Durante discussão na Câmara Municipal de Campo Grande sobre flexibilização de regras de isolamento devido à pandemia de coronavírus, o vereador Wellington de Oliveira (PSDB) afirmou que ‘não há marido que aguente mulher sem fazer sobrancelha, unha e cabelo’, ao defender que todos os serviços são essenciais, como os prestados por salões de beleza, portanto, deveriam estar abertos.

Já no fim da sessão desta terça-feira (7), divulgada e disponível no Facebook da Casa de Leis, o parlamentar quis dizer que todos os estabelecimentos que permanecem fechados para contenção da doença são essenciais, porque há pessoas que precisam dos serviços. “Salão é importante. Imagina, a mulher sem fazer sobrancelha, cabelo, unha, não tem marido nesse mundo que vai aguentar, tem que tratar da autoestima”.

Prosseguiu reconhecendo que ‘a questão não é essa’. Para o parlamentar, são necessárias novas regras porque o cenário mudou, mas as restrições continuam como no início da pandemia. “Tudo na sociedade é essencial senão, não precisaria existir. O ‘bicicletero’ é essencial, porque alguém precisa arrumar a bicicleta”.

“‘É um aviso de Deus para eu voltar lá e matar’”

Wellington ainda exemplificou, na sua visão, o motivo pelo qual igrejas devem ser reabertas. “Porque se a pessoa quisesse matar a mulher e os filhos, ele vai e bate na igreja, está fechada. Daí ele fala ‘é um aviso de Deus para eu voltar lá e matar’. Então igreja é essencial, tem que criar mecanismos novos para que a igreja funcione”.

Na sessão de hoje, que continua com limitações quanto ao público e imprensa, os parlamentares falaram sobre flexibilização de medidas de isolamento.

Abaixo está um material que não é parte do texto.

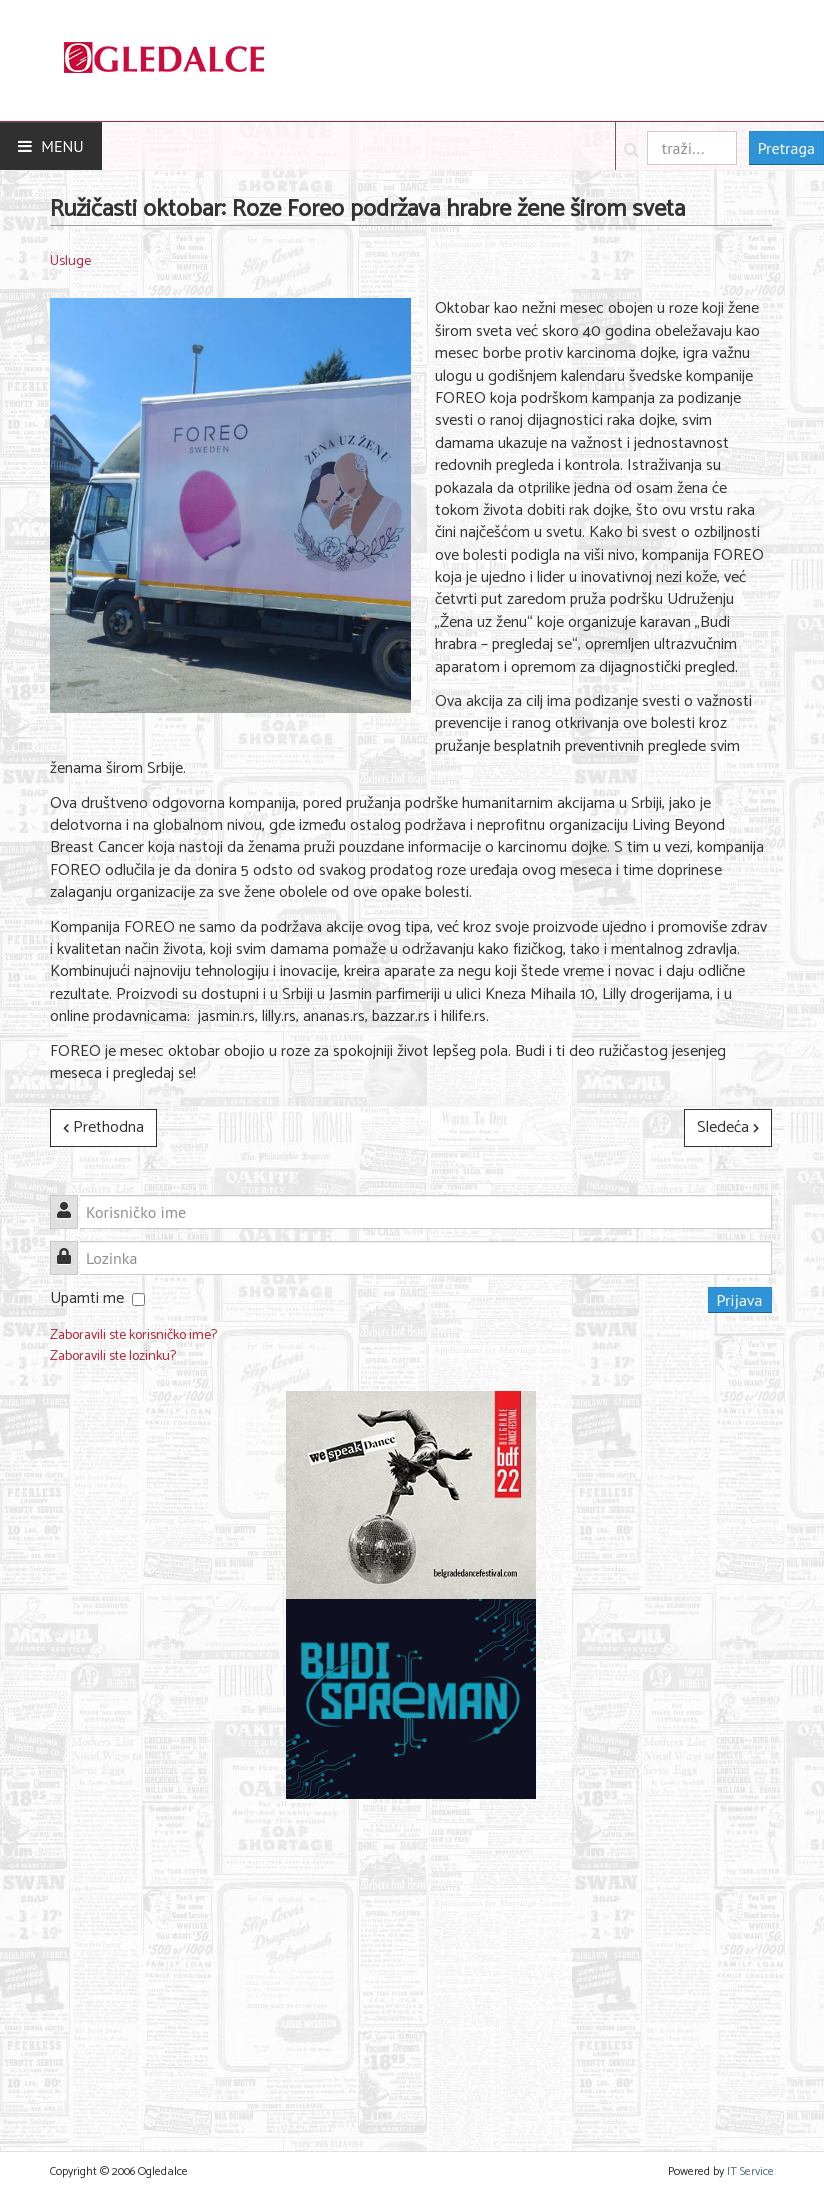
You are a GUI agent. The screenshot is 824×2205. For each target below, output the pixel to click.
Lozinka (71, 1246)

A maioria defende que a retomada tem de ser gradativa.

A OMS (Organização Mundial de Saúde), em recomendação mais recente, afirmou que a suspensão do isolamento tem de ser gradual e cuidadosa. Deve-se, ainda, levar em consideração ocupação de leitos hospitalares e o ritmo de crescimento de casos.

Mato Grosso do Sul chegou nesta terça-feira a 80 casos confirmados de Covid-19 e o é segundo Estado brasileiro que mais desrespeita normas impostas para controlar a disseminação da doença.